- _Task statement_: Working through the lines below, return each one that holds "Samsung".

- _Working data_:
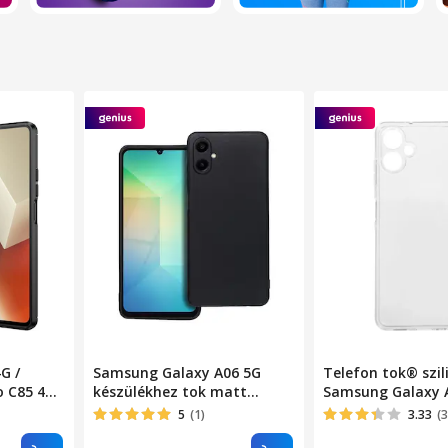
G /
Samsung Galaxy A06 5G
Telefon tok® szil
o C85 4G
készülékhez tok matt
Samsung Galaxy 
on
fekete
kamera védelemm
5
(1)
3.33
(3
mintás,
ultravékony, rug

--

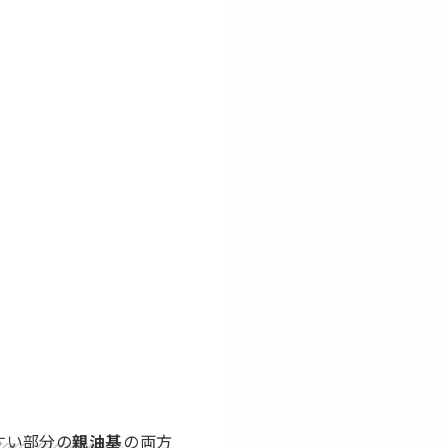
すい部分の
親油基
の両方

- _Output of the task_:
Samsung Galaxy A06 5G
Samsung Galaxy 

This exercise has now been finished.